Al Qaeda's success with such tactics has underscored the difficulty of
gathering intelligence against the movement. Mohammed's e-mails, once
discovered, "were the best actionable intelligence in the whole war"
against bin Laden and his adherents, said Arquilla, the Naval Postgraduate
School professor. But al Qaeda has been keenly aware of its electronic
pursuers and has tried to do what it can to stay ahead
-- mostly by using encryption.

Building Cells on the Web

In the last two years, a small number of cases have emerged in which
jihadist cells appear to have formed among like-minded strangers who met
online, according to intelligence officials and terrorism specialists. And
there are many other cases in which bonds formed in the physical world have
been sustained and nurtured by the Internet, according to specialists in and
outside of government.

For example, Royal Canadian Mounted Police officers burst into the Ottawa
home of Mohammed Momin Khawaja, a 24-year-old computer programmer, on March
29, 2004, arresting him for alleged complicity in what Canadian and British
authorities described as a transatlantic plot to bomb targets in London and
Canada. Khawaja, a contractor with Canada's Foreign Ministry, met his
alleged British counterparts online and came to the attention of authorities
only when he traveled to Britain and walked into a surveillance operation
being conducted by British special police, according to two Western sources
familiar with the case.

British prosecutors alleged in court that Khawaja met with his online
acquaintances in an Internet cafe in London, where he showed them images of
explosive devices found on the Web and told them how to detonate bombs using
cell phones. The first person jailed under a strict new Canadian
anti-terrorism law passed after Sept. 11, Khawaja is not scheduled to have a
preliminary hearing on his case until January.

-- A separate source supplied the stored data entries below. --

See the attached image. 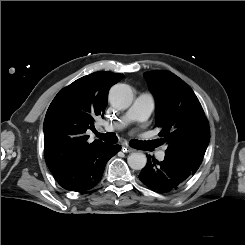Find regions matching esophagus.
Listing matches in <instances>:
<instances>
[{
    "instance_id": "34e87169",
    "label": "esophagus",
    "mask_w": 245,
    "mask_h": 245,
    "mask_svg": "<svg viewBox=\"0 0 245 245\" xmlns=\"http://www.w3.org/2000/svg\"><path fill=\"white\" fill-rule=\"evenodd\" d=\"M122 151L123 152H127V153L129 152L130 153V152H132L134 150L132 148L128 147V146H122Z\"/></svg>"
}]
</instances>
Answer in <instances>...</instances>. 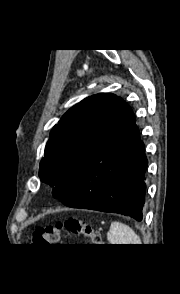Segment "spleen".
<instances>
[{"label": "spleen", "mask_w": 180, "mask_h": 294, "mask_svg": "<svg viewBox=\"0 0 180 294\" xmlns=\"http://www.w3.org/2000/svg\"><path fill=\"white\" fill-rule=\"evenodd\" d=\"M107 240L110 244H141L140 237L133 229L118 221L111 223L107 233Z\"/></svg>", "instance_id": "3e777b00"}]
</instances>
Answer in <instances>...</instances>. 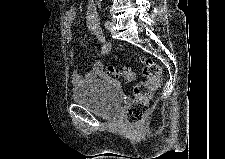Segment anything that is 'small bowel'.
Returning <instances> with one entry per match:
<instances>
[{"mask_svg":"<svg viewBox=\"0 0 225 159\" xmlns=\"http://www.w3.org/2000/svg\"><path fill=\"white\" fill-rule=\"evenodd\" d=\"M77 16V9L72 6L68 9L65 15V38L68 42L73 39V25ZM85 24L88 31L95 38L97 44L99 45V55H107L111 51V44L106 40L101 26L98 20L97 8L93 1H90L86 5V15ZM70 62L73 64L75 62L74 52L71 50L69 53ZM72 82L75 85H81L86 81L95 80L98 78L109 79V76L105 72L104 65L101 60H94L91 64L90 69L84 74L79 71L72 72Z\"/></svg>","mask_w":225,"mask_h":159,"instance_id":"1","label":"small bowel"}]
</instances>
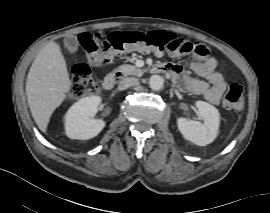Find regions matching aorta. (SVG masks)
I'll return each mask as SVG.
<instances>
[{
    "label": "aorta",
    "mask_w": 270,
    "mask_h": 213,
    "mask_svg": "<svg viewBox=\"0 0 270 213\" xmlns=\"http://www.w3.org/2000/svg\"><path fill=\"white\" fill-rule=\"evenodd\" d=\"M149 86L153 90H160L164 86V79L160 75H152L149 79Z\"/></svg>",
    "instance_id": "obj_1"
}]
</instances>
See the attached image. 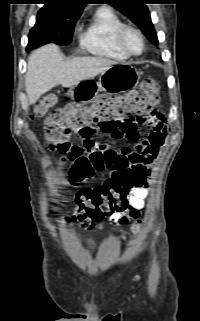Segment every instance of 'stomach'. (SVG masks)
<instances>
[{"label": "stomach", "instance_id": "0dacf381", "mask_svg": "<svg viewBox=\"0 0 200 321\" xmlns=\"http://www.w3.org/2000/svg\"><path fill=\"white\" fill-rule=\"evenodd\" d=\"M140 80L139 72L130 64L117 63L101 73L99 81L83 80L68 90V95L78 101L92 99L100 91L107 93L125 92L135 87Z\"/></svg>", "mask_w": 200, "mask_h": 321}]
</instances>
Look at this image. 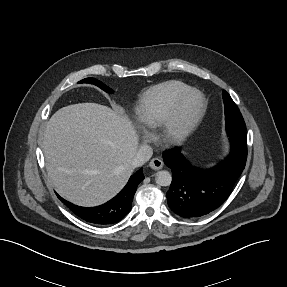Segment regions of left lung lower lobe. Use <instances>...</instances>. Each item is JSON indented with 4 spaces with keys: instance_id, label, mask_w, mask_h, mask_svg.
Returning <instances> with one entry per match:
<instances>
[{
    "instance_id": "obj_1",
    "label": "left lung lower lobe",
    "mask_w": 287,
    "mask_h": 287,
    "mask_svg": "<svg viewBox=\"0 0 287 287\" xmlns=\"http://www.w3.org/2000/svg\"><path fill=\"white\" fill-rule=\"evenodd\" d=\"M230 155L211 169L190 165L180 148L165 151L163 160L172 171L166 193L168 206L183 218H199L218 208L230 195L247 160L246 127L227 129Z\"/></svg>"
}]
</instances>
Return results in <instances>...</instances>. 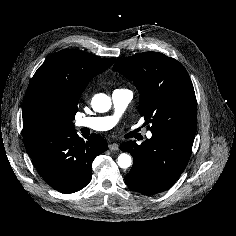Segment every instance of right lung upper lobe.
Wrapping results in <instances>:
<instances>
[{
    "instance_id": "right-lung-upper-lobe-1",
    "label": "right lung upper lobe",
    "mask_w": 236,
    "mask_h": 236,
    "mask_svg": "<svg viewBox=\"0 0 236 236\" xmlns=\"http://www.w3.org/2000/svg\"><path fill=\"white\" fill-rule=\"evenodd\" d=\"M115 58H99L81 50H61L50 56L36 71L23 102V139L25 147L74 130L80 95L90 80L108 69ZM48 109L64 125L62 131H48L39 114Z\"/></svg>"
}]
</instances>
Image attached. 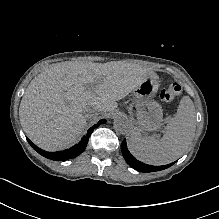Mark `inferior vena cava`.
Here are the masks:
<instances>
[{"label": "inferior vena cava", "instance_id": "1", "mask_svg": "<svg viewBox=\"0 0 219 219\" xmlns=\"http://www.w3.org/2000/svg\"><path fill=\"white\" fill-rule=\"evenodd\" d=\"M85 119L88 124L94 125L99 122L100 116L97 111L91 110L86 113Z\"/></svg>", "mask_w": 219, "mask_h": 219}]
</instances>
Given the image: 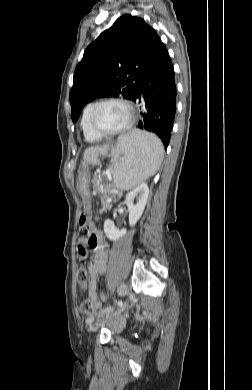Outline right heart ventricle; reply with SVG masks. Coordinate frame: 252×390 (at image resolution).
<instances>
[{
    "label": "right heart ventricle",
    "instance_id": "right-heart-ventricle-1",
    "mask_svg": "<svg viewBox=\"0 0 252 390\" xmlns=\"http://www.w3.org/2000/svg\"><path fill=\"white\" fill-rule=\"evenodd\" d=\"M93 105H94V103H88L84 107L83 112H82V116H81V121H80V126L82 129L83 135L88 142H97L103 138V136H101L100 134L95 132L91 128V125H90L89 118H90V112H91Z\"/></svg>",
    "mask_w": 252,
    "mask_h": 390
}]
</instances>
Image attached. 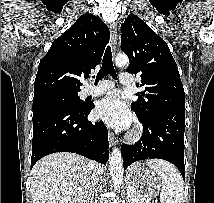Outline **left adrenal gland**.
Instances as JSON below:
<instances>
[{
    "mask_svg": "<svg viewBox=\"0 0 214 203\" xmlns=\"http://www.w3.org/2000/svg\"><path fill=\"white\" fill-rule=\"evenodd\" d=\"M128 202L130 203V199H129V196H128Z\"/></svg>",
    "mask_w": 214,
    "mask_h": 203,
    "instance_id": "1",
    "label": "left adrenal gland"
}]
</instances>
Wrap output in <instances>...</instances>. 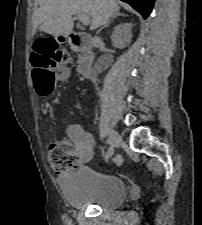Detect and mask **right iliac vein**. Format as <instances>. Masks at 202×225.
Segmentation results:
<instances>
[{"mask_svg":"<svg viewBox=\"0 0 202 225\" xmlns=\"http://www.w3.org/2000/svg\"><path fill=\"white\" fill-rule=\"evenodd\" d=\"M109 142H110V153L114 152V148L121 142L120 135L112 130L109 134Z\"/></svg>","mask_w":202,"mask_h":225,"instance_id":"63e3f726","label":"right iliac vein"}]
</instances>
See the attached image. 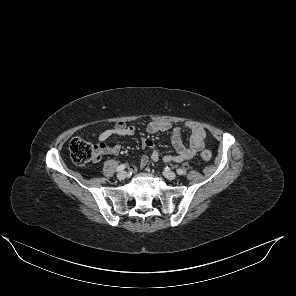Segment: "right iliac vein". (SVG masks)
Returning a JSON list of instances; mask_svg holds the SVG:
<instances>
[{
	"label": "right iliac vein",
	"mask_w": 296,
	"mask_h": 296,
	"mask_svg": "<svg viewBox=\"0 0 296 296\" xmlns=\"http://www.w3.org/2000/svg\"><path fill=\"white\" fill-rule=\"evenodd\" d=\"M127 177V173L125 171H122L120 173H118L117 178L119 180H124Z\"/></svg>",
	"instance_id": "1"
}]
</instances>
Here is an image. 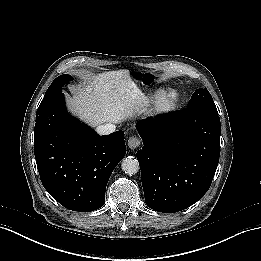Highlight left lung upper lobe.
<instances>
[{"mask_svg":"<svg viewBox=\"0 0 261 261\" xmlns=\"http://www.w3.org/2000/svg\"><path fill=\"white\" fill-rule=\"evenodd\" d=\"M187 108H202L217 111L213 99L207 89L196 90Z\"/></svg>","mask_w":261,"mask_h":261,"instance_id":"obj_1","label":"left lung upper lobe"}]
</instances>
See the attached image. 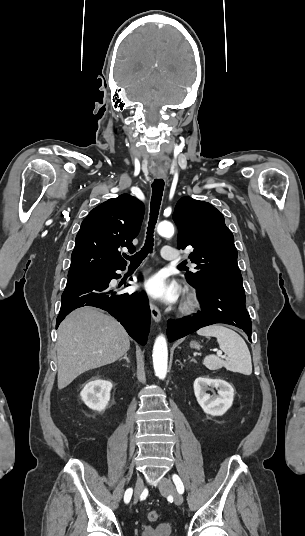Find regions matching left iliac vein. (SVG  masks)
<instances>
[{
  "instance_id": "obj_1",
  "label": "left iliac vein",
  "mask_w": 305,
  "mask_h": 536,
  "mask_svg": "<svg viewBox=\"0 0 305 536\" xmlns=\"http://www.w3.org/2000/svg\"><path fill=\"white\" fill-rule=\"evenodd\" d=\"M159 491L163 495L171 494L177 505H181L183 503L182 494H180L173 488L172 483L169 478H166V477L162 478L160 485H159Z\"/></svg>"
}]
</instances>
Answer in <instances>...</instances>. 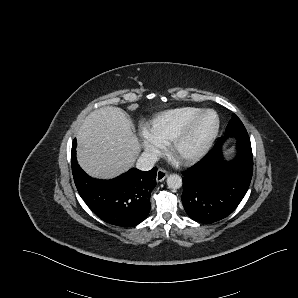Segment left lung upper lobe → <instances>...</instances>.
Listing matches in <instances>:
<instances>
[{"label":"left lung upper lobe","instance_id":"5c2ea615","mask_svg":"<svg viewBox=\"0 0 298 298\" xmlns=\"http://www.w3.org/2000/svg\"><path fill=\"white\" fill-rule=\"evenodd\" d=\"M244 128L245 127L243 123L240 121V119L235 114H233L231 120L227 125L226 132H231L234 130L244 129Z\"/></svg>","mask_w":298,"mask_h":298}]
</instances>
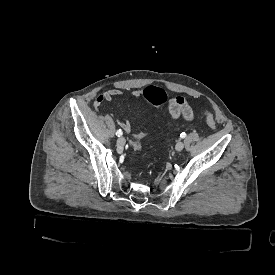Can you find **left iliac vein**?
<instances>
[{
	"instance_id": "1",
	"label": "left iliac vein",
	"mask_w": 275,
	"mask_h": 275,
	"mask_svg": "<svg viewBox=\"0 0 275 275\" xmlns=\"http://www.w3.org/2000/svg\"><path fill=\"white\" fill-rule=\"evenodd\" d=\"M183 148H184V143L181 142V141H179V142L176 144V146H175V149H176V151H178V152L182 151Z\"/></svg>"
}]
</instances>
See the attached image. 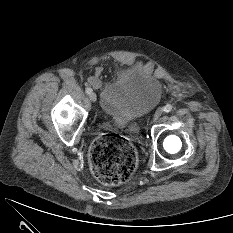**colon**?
Instances as JSON below:
<instances>
[{
  "label": "colon",
  "mask_w": 233,
  "mask_h": 233,
  "mask_svg": "<svg viewBox=\"0 0 233 233\" xmlns=\"http://www.w3.org/2000/svg\"><path fill=\"white\" fill-rule=\"evenodd\" d=\"M89 160L96 178L115 186L126 182L137 167V156L130 141L118 134H102L91 144Z\"/></svg>",
  "instance_id": "5ec220e1"
}]
</instances>
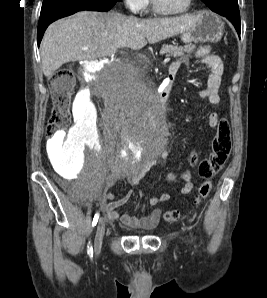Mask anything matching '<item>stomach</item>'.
<instances>
[{"mask_svg": "<svg viewBox=\"0 0 267 298\" xmlns=\"http://www.w3.org/2000/svg\"><path fill=\"white\" fill-rule=\"evenodd\" d=\"M198 22L193 29L181 33V39L185 43L192 42H217L224 33V22L211 12H201L198 14Z\"/></svg>", "mask_w": 267, "mask_h": 298, "instance_id": "1", "label": "stomach"}]
</instances>
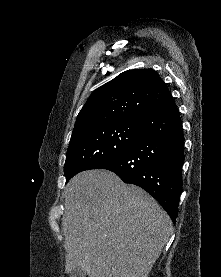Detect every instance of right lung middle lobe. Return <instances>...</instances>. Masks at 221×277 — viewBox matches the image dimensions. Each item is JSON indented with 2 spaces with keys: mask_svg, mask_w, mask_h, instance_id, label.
I'll use <instances>...</instances> for the list:
<instances>
[{
  "mask_svg": "<svg viewBox=\"0 0 221 277\" xmlns=\"http://www.w3.org/2000/svg\"><path fill=\"white\" fill-rule=\"evenodd\" d=\"M137 134V121H132L100 125L72 135L64 166L66 182L81 171L101 168L122 157Z\"/></svg>",
  "mask_w": 221,
  "mask_h": 277,
  "instance_id": "dd1d6c3e",
  "label": "right lung middle lobe"
}]
</instances>
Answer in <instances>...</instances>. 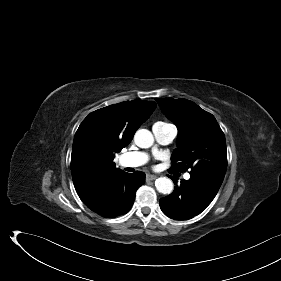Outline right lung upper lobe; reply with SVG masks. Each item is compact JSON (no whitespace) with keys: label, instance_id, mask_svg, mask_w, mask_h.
<instances>
[{"label":"right lung upper lobe","instance_id":"right-lung-upper-lobe-1","mask_svg":"<svg viewBox=\"0 0 281 281\" xmlns=\"http://www.w3.org/2000/svg\"><path fill=\"white\" fill-rule=\"evenodd\" d=\"M156 108L153 101H127L90 113L73 141L71 173L77 194L118 170L115 153L127 146Z\"/></svg>","mask_w":281,"mask_h":281}]
</instances>
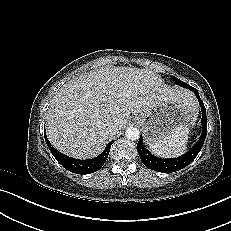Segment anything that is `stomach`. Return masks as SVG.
Here are the masks:
<instances>
[{
  "mask_svg": "<svg viewBox=\"0 0 231 231\" xmlns=\"http://www.w3.org/2000/svg\"><path fill=\"white\" fill-rule=\"evenodd\" d=\"M188 107L177 101H165L147 113L135 115L148 145L171 134L190 121Z\"/></svg>",
  "mask_w": 231,
  "mask_h": 231,
  "instance_id": "obj_1",
  "label": "stomach"
}]
</instances>
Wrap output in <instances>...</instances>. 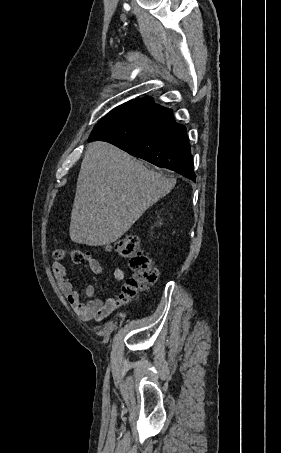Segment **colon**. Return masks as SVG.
I'll return each instance as SVG.
<instances>
[{"instance_id": "colon-1", "label": "colon", "mask_w": 281, "mask_h": 453, "mask_svg": "<svg viewBox=\"0 0 281 453\" xmlns=\"http://www.w3.org/2000/svg\"><path fill=\"white\" fill-rule=\"evenodd\" d=\"M103 250L108 255L124 259L128 263L131 276L125 283L124 299L135 297L145 289L147 284L158 279V272L152 266V259L141 250L138 238H124L112 241L103 246ZM70 255L74 262H84L91 259L89 254L76 248L70 249ZM61 257V251H56L54 258L59 260Z\"/></svg>"}]
</instances>
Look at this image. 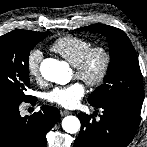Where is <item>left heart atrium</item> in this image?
Listing matches in <instances>:
<instances>
[{
    "instance_id": "39dd6f15",
    "label": "left heart atrium",
    "mask_w": 147,
    "mask_h": 147,
    "mask_svg": "<svg viewBox=\"0 0 147 147\" xmlns=\"http://www.w3.org/2000/svg\"><path fill=\"white\" fill-rule=\"evenodd\" d=\"M85 94V85L74 82L66 86L54 87L45 94L47 101L65 108H73L78 105Z\"/></svg>"
}]
</instances>
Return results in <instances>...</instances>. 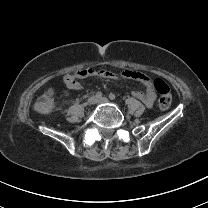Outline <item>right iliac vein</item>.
<instances>
[{"instance_id": "63e3f726", "label": "right iliac vein", "mask_w": 208, "mask_h": 208, "mask_svg": "<svg viewBox=\"0 0 208 208\" xmlns=\"http://www.w3.org/2000/svg\"><path fill=\"white\" fill-rule=\"evenodd\" d=\"M96 101H97L96 97L95 96H91V97L88 98L87 104L88 105H94L96 103Z\"/></svg>"}]
</instances>
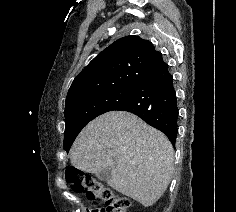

The transit attacks in London may also have an Internet connection,
according to several analysts. They appear to be successful examples of "al
Qaeda's assiduous effort to cultivate and train professional insurgents and
urban warfare specialists via the Internet," wrote Scheuer, the former CIA
analyst.

In a posting not long after the London attacks, a member of one of the al
Qaeda-linked online forums asked how to take action himself. A cell of two
or three people is better, replied another member in an exchange translated
by the SITE Institute. Even better than that is a "virtual cell, an
agreement between a group of brothers over the Internet." It is "safe,"
extolled the anonymous poster, and "nobody will know the identity of each
other in the beginning." Once "harmony and mutual trust" are established,
training conducted and videos watched, then "you can meet in reality and
execute some operation in the field."

Staff researcher Julie Tate contributed to this report.